The HESA Staff Record covers all academic and non-academic staff who have a contract of employment with a UK HEP, or for whom the HEP is liable to pay Class 1 National Insurance contributions.
On 1 December 2014, there were in total, but excluding those staff on atypical contracts (see Definitional support), 403,835 staff, of whom 198,335 were academic and 205,500 were non-academic. In addition, there were 75,560 academic staff on atypical contracts. Non-academic atypical staff are excluded from this publication as HE providers were only obliged to return atypical staff on academic contracts.
The remainder of the staff figures exclude atypical staff. Table G provides a breakdown of academic staff by academic employment marker and mode of employment for the last five years.
Over the last 5 years staff numbers have increased and student numbers have decreased, year on year. Overall staff numbers have increased by 2.1% since last year. Student numbers have decreased by 1.4% since 2013/14 and 9.4% since 2010/11.
Chart 6 illustrates the fluctuations of both students and academic staff over a five year period. It should be noted that the axis scale for staff differs from that of students in order to express both trends on the same chart. Following the regular review of the HESA Staff record there were several changes to the collection of staff data from 2012/13. The changes which impact upon the figures in chart 6 include a change to the method for reporting academic contracts.
Table H shows academic staff by terms of employment, mode of employment, academic employment function and sex for 2014/15. Overall, there was a higher percentage of male academic staff than female. However, higher percentages of part-time academic staff were female. This was true for both open-ended/permanent and fixed-term contracts.
Chart 7 below illustrates the percentages of open-ended/permanent and fixed-term contract academic staff by academic employment function, mode of employment and sex. It can be seen that staff engaged in both teaching and research were much more likely to be employed on open-ended/permanent contracts than those undertaking only research.
The finance data collected by HESA from UK HEPs covers income and expenditure. Net income has increased at a slightly higher rate in cash terms (20.6% increase since 2010/11) than expenditure (19.0% increase since 2010/11) with a HE sector surplus across all years.

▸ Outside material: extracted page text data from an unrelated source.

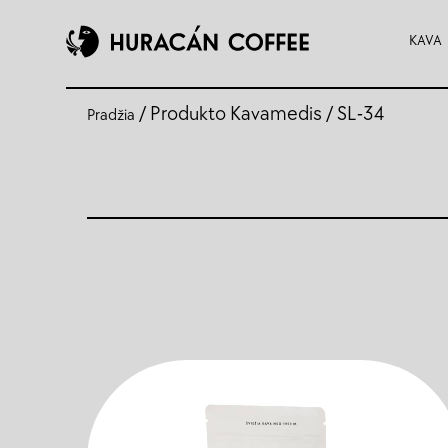
KAVA
/ Produkto Kavamedis / SL-34
Pradžia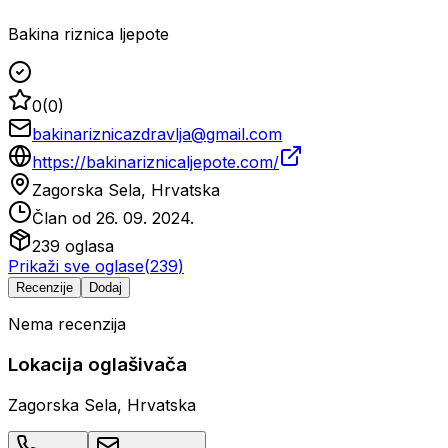
Bakina riznica ljepote
0
(
0
)
bakinariznicazdravlja@gmail.com
https://bakinariznicaljepote.com/
Zagorska Sela, Hrvatska
Član od
26. 09. 2024.
239
oglasa
Prikaži sve oglase
(
239
)
Recenzije
Dodaj
Nema recenzija
Lokacija oglašivača
Zagorska Sela, Hrvatska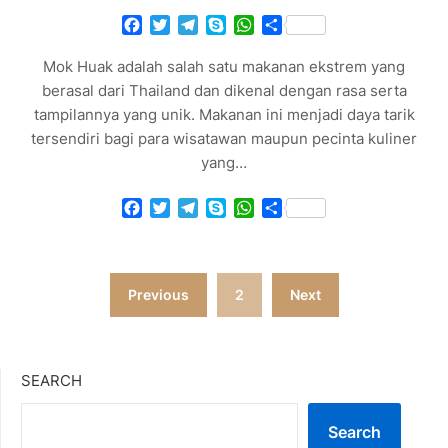
Facebook
Twitter
Telegram
Skype
WhatsApp
Share
Mok Huak adalah salah satu makanan ekstrem yang
berasal dari Thailand dan dikenal dengan rasa serta
tampilannya yang unik. Makanan ini menjadi daya tarik
tersendiri bagi para wisatawan maupun pecinta kuliner
yang…
Facebook
Twitter
Telegram
Skype
WhatsApp
Share
Posts
Previous
2
Next
pagination
SEARCH
Search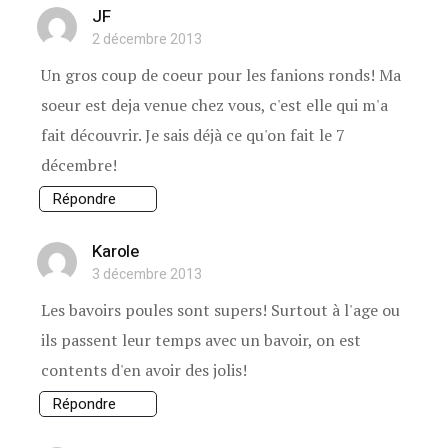
JF
2 décembre 2013
Un gros coup de coeur pour les fanions ronds! Ma
soeur est deja venue chez vous, c'est elle qui m'a
fait découvrir. Je sais déjà ce qu'on fait le 7
décembre!
Répondre
Karole
3 décembre 2013
Les bavoirs poules sont supers! Surtout à l'age ou
ils passent leur temps avec un bavoir, on est
contents d'en avoir des jolis!
Répondre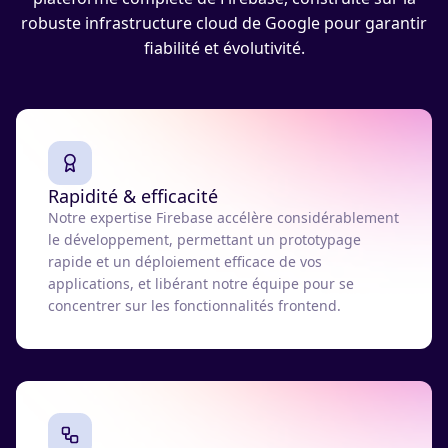
robuste infrastructure cloud de Google pour garantir
fiabilité et évolutivité.
Rapidité & efficacité
Notre expertise Firebase accélère considérablement
le développement, permettant un prototypage
rapide et un déploiement efficace de vos
applications, et libérant notre équipe pour se
concentrer sur les fonctionnalités frontend.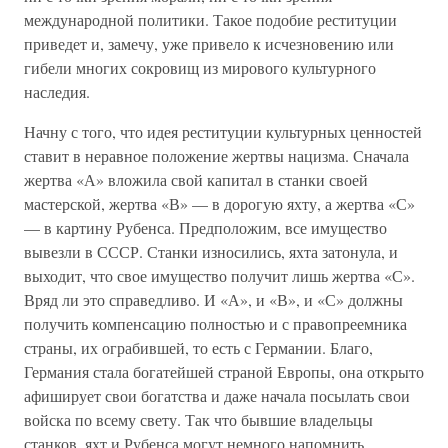
международной политики. Такое подобие реституции
приведет и, замечу, уже привело к исчезновению или
гибели многих сокровищ из мирового культурного
наследия.
Начну с того, что идея реституции культурных ценностей
ставит в неравное положение жертвы нацизма. Сначала
жертва «А» вложила свой капитал в станки своей
мастерской, жертва «В» — в дорогую яхту, а жертва «С»
— в картину Рубенса. Предположим, все имущество
вывезли в СССР. Станки износились, яхта затонула, и
выходит, что свое имущество получит лишь жертва «С».
Вряд ли это справедливо. И «А», и «В», и «С» должны
получить компенсацию полностью и с правопреемника
страны, их ограбившей, то есть с Германии. Благо,
Германия стала богатейшей страной Европы, она открыто
афиширует свои богатства и даже начала посылать свои
войска по всему свету. Так что бывшие владельцы
станков, яхт и Рубенса могут немного напомнить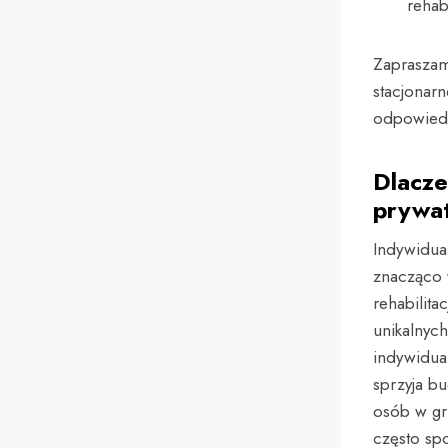
rehabi
Zapraszamy
stacjonar
odpowiedn
Dlacze
prywat
Indywidua
znacząco 
rehabilita
unikalnyc
indywidual
sprzyja bu
osób w gr
często spo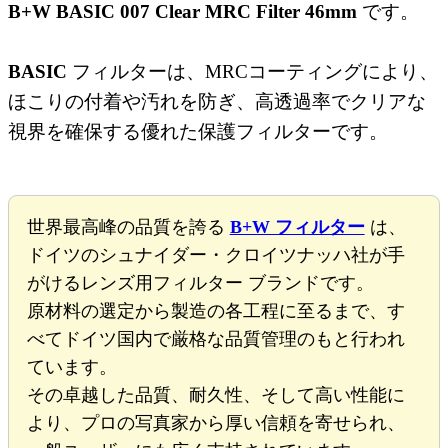
B+W BASIC 007 Clear MRC Filter 46mm
です。
BASIC
フィルターは、MRCコーティングにより、
ほこりの付着や汚れを防ぎ、高透過率でクリアな
視界を確保する優れた保護フィルターです。
世界最高峰の品質を誇る
B+W フィルター
は、
ドイツのシュナイダー・クロイツナッハ社が手
がけるレンズ用フィルター ブランドです。
原材料の選定から製造の各工程に至るまで、す
べてドイツ国内で厳格な品質管理のもと行われ
ています。
その卓越した品質、耐久性、そして高い性能に
より、プロの写真家から厚い信頼を寄せられ、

Table I provides a time series of the income by source and expenditure by type for the last five years.
Chart 8 illustrates the percentage change of the various sources of income over the same period. In particular, the percentage of income from tuition fees and education contracts has increased from 32.6% in 2010/11 to 46.9% in 2014/15, unlike income from funding body grants which has fallen from 32.2% in 2010/11 to 15.9% in 2014/15.
Table J provides information on income from course fees of full-time UK and EU domicile undergraduates (source: HESA) alongside tuition fee loans and maintenance loans paid to HE students (source: SLC). The difference in coverage means that data from these two sources are not directly comparable; however, the figures allow some trend comparisons to be made. Although income of HEPs and loans paid to HE students have increased over time (with the exception of maintenance loans paid to HE students in Wales), the tuition fee loans paid to HE students have increased at a quicker rate, which coincides with changes to the tuition fee arrangements.